Dataset entries
..............................

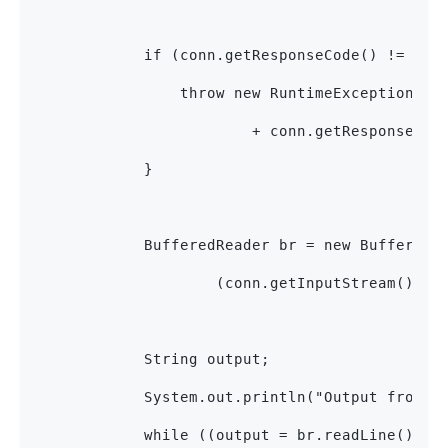
            if (conn.getResponseCode() != 200
                throw new RuntimeException("F
                        + conn.getResponseCod
            }
            BufferedReader br = new BufferedR
                    (conn.getInputStream())))
            String output;
            System.out.println("Output from S
            while ((output = br.readLine()) !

..............................

Nothing but the lines from the line containing "String output;" through the final line of the entries should appear in your answer, copied exactly.

> Reply
            String output;
            System.out.println("Output from S
            while ((output = br.readLine()) !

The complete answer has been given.